2 Thoughts on “The Bi-polar Extremes of Talk Radio

  1. It’s funny David but when I got to the part about Rush Limbaugh warning conservatives to prepare to be arrested and taken off to concentration camps I was thinking –

    I had better tell David that “liberals”, including some U*Us, were saying very much the same thing, except the alleged concentration camps were intended for “liberals”, during the Bush administration. One does have to wonder where this rumor arises from. The version I heard was that FEMA was building concentration camps. There is a version of this rumor that says these alleged concentration camps are intended to hold illegal aliens. Maybe there is some grain of truth to them if things resembling concentration camps are in fact being built by the U.S. government. Of course your typical military base could stand in far a concentration camp in a pinch couldn’t it?

    BTW If your parting shot is a veiled reference to U*Us Know Who I blogged about him again today on The Blog That Cannot Be Named and on the Hopelessness and Patriotism post of the UUbuntu blog. If one is going to point to anti-liberal hate speech on right wing talk radio as being a or indeed *the* motivation for his attack on U*Us Know Where, one cannot ignore the fact that he claimed to be subjected to capital ‘H’ Hate in his suicide letter cum “manifesto”. Well actually you can ignore that and most U*Us blaming right wing talk radio for motivating the attack do just that. Which I why I feel obliged to point out the fact that he felt Hated by U*Us. Who is to say that anti-conservative hate speech directed *at* him and other conservatives by U*Us was not a motivating factor as well?

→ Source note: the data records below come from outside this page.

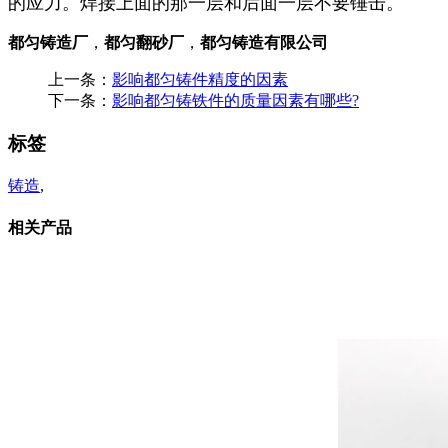
的应力。焊接上面的那一层和后面一层不要锤击。
都匀铸造厂
，
都匀翻砂厂
，
都匀铸造有限公司
上一条：
影响都匀铸件精度的因素
下一条：
影响都匀铸铁件的质量因素有哪些?
标签
铸造
,
相关产品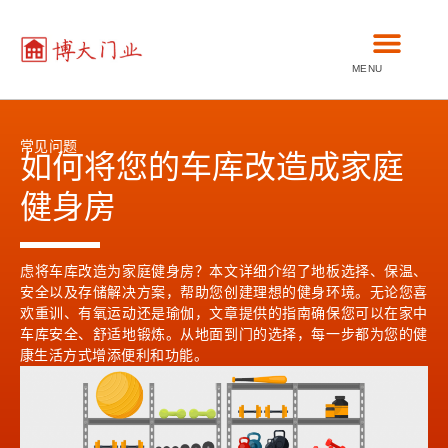
MENU
常见问题
如何将您的车库改造成家庭
健身房
虑将车库改造为家庭健身房？本文详细介绍了地板选择、保温、
安全以及存储解决方案，帮助您创建理想的健身环境。无论您喜
欢重训、有氧运动还是瑜伽，文章提供的指南确保您可以在家中
车库安全、舒适地锻炼。从地面到门的选择，每一步都为您的健
康生活方式增添便利和功能。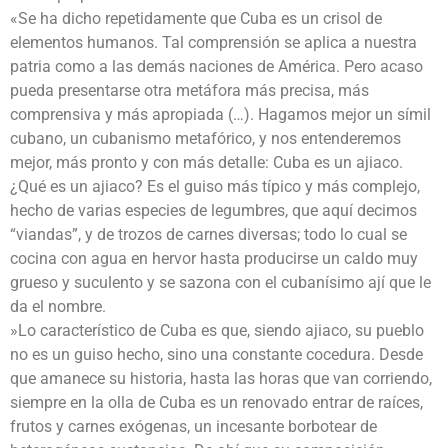
«Se ha dicho repetidamente que Cuba es un crisol de
elementos humanos. Tal comprensión se aplica a nuestra
patria como a las demás naciones de América. Pero acaso
pueda presentarse otra metáfora más precisa, más
comprensiva y más apropiada (…). Hagamos mejor un símil
cubano, un cubanismo metafórico, y nos entenderemos
mejor, más pronto y con más detalle: Cuba es un ajiaco.
¿Qué es un ajiaco? Es el guiso más típico y más complejo,
hecho de varias especies de legumbres, que aquí decimos
“viandas”, y de trozos de carnes diversas; todo lo cual se
cocina con agua en hervor hasta producirse un caldo muy
grueso y suculento y se sazona con el cubanísimo ají que le
da el nombre.
»Lo característico de Cuba es que, siendo ajiaco, su pueblo
no es un guiso hecho, sino una constante cocedura. Desde
que amanece su historia, hasta las horas que van corriendo,
siempre en la olla de Cuba es un renovado entrar de raíces,
frutos y carnes exógenas, un incesante borbotear de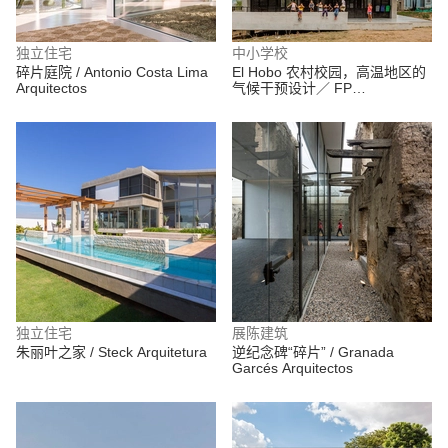
独立住宅
中小学校
碎片庭院 / Antonio Costa Lima
El Hobo 农村校园，高温地区的
Arquitectos
气候干预设计／ FP
Arquitectura
独立住宅
展陈建筑
朱丽叶之家 / Steck Arquitetura
逆纪念碑“碎片” / Granada
Garcés Arquitectos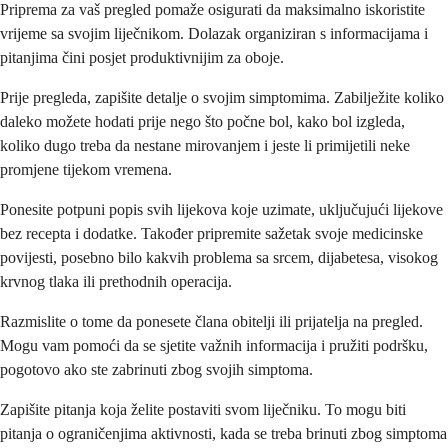
Priprema za vaš pregled pomaže osigurati da maksimalno iskoristite
vrijeme sa svojim liječnikom. Dolazak organiziran s informacijama i
pitanjima čini posjet produktivnijim za oboje.
Prije pregleda, zapišite detalje o svojim simptomima. Zabilježite koliko
daleko možete hodati prije nego što počne bol, kako bol izgleda,
koliko dugo treba da nestane mirovanjem i jeste li primijetili neke
promjene tijekom vremena.
Ponesite potpuni popis svih lijekova koje uzimate, uključujući lijekove
bez recepta i dodatke. Također pripremite sažetak svoje medicinske
povijesti, posebno bilo kakvih problema sa srcem, dijabetesa, visokog
krvnog tlaka ili prethodnih operacija.
Razmislite o tome da ponesete člana obitelji ili prijatelja na pregled.
Mogu vam pomoći da se sjetite važnih informacija i pružiti podršku,
pogotovo ako ste zabrinuti zbog svojih simptoma.
Zapišite pitanja koja želite postaviti svom liječniku. To mogu biti
pitanja o ograničenjima aktivnosti, kada se treba brinuti zbog simptoma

  2. Charlie Talbert on Friday March 27, 2009 at 16:28 +0000 said:

    I also prefer NPR and BBC for content.

    But I hear what you’re saying about Rush’s style. It can be seductive if you can tone out what he’s actually saying. In the same vein, I used to be enormously enthralled by Jimmy Swaggart’s delivery – the best televangelist there’s ever been IMO – even though, shall we say, there was little overlap in our religious views.

    Ronald Reagan’s radio addresses in the late 1970s were outstanding, in style AND content. He helped me see that conservatives have important values and outlooks that need to be considered.

    Back to Rush, I look at it this way: People like him are always around, on the right and the left, just as harmful bacteria are always in our bodies. As long as our democracy stays healthy, though, it remains immune to their poisonous infections. Fair and competent radio programming like NPR’s and BBC’s strengthens our commonweal. I wish more people listened.